* _WHAT YOU WILL DO_: Search the data for the string "Montag" and extract every line where it appears.

Collected data:
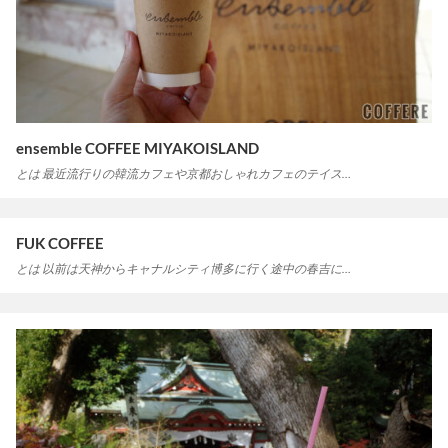
ensemble COFFEE MIYAKOISLAND
とは 最近流行りの韓流カフェや京都おしゃれカフェのテイス…
FUK COFFEE
とは 以前は天神からキャナルシティ博多に行く途中の春吉に…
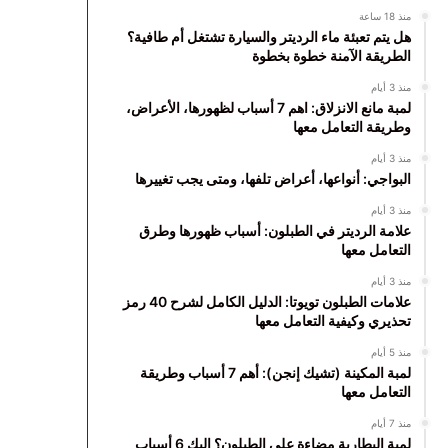
منذ 18 ساعة
هل يتم تعبئة ماء الرديتر والسيارة تشتغل أم طافية؟
الطريقة الآمنة خطوة بخطوة
منذ 3 أيام
لمبة مانع الانزلاق: اهم 7 أسباب لظهورها، الأعراض،
وطريقة التعامل معها
منذ 3 أيام
البواجي: أنواعها، أعراض تلفها، ومتى يجب تغييرها
منذ 3 أيام
علامة الرديتر في الطبلون: أسباب ظهورها وطرق
التعامل معها
منذ 3 أيام
علامات الطبلون تويوتا: الدليل الكامل لشرح 40 رمز
تحذيري وكيفية التعامل معها
منذ 5 أيام
لمبة المكينة (تشيك إنجن): أهم 7 أسباب وطريقة
التعامل معها
منذ 7 أيام
لمبة البطارية مضاءة على الطبلون؟ إليك 6 أسباب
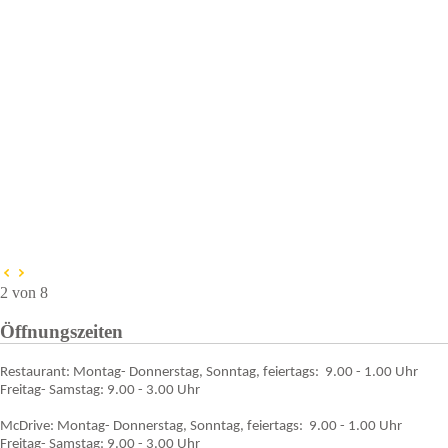
2 von 8
Öffnungszeiten
Restaurant: Montag- Donnerstag, Sonntag, feiertags: 9.00 - 1.00 Uhr
Freitag- Samstag: 9.00 - 3.00 Uhr
McDrive:
Montag- Donnerstag, Sonntag, feiertags: 9.00 - 1.00 Uhr
Freitag- Samstag: 9.00 - 3.00 Uhr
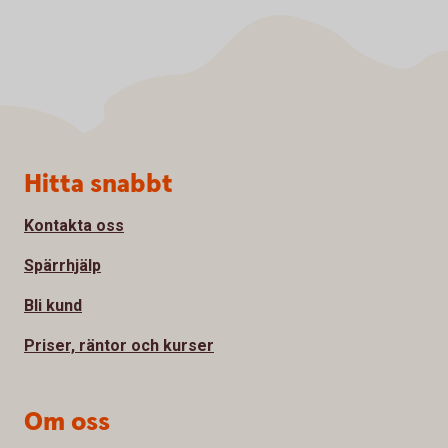
Sidfot
Hitta snabbt
Kontakta oss
Spärrhjälp
Bli kund
Priser, räntor och kurser
Om oss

* _TASK SOLUTION_:
Restaurant: Montag- Donnerstag, Sonntag, feiertags: 9.00 - 1.00 Uhr
Montag- Donnerstag, Sonntag, feiertags: 9.00 - 1.00 Uhr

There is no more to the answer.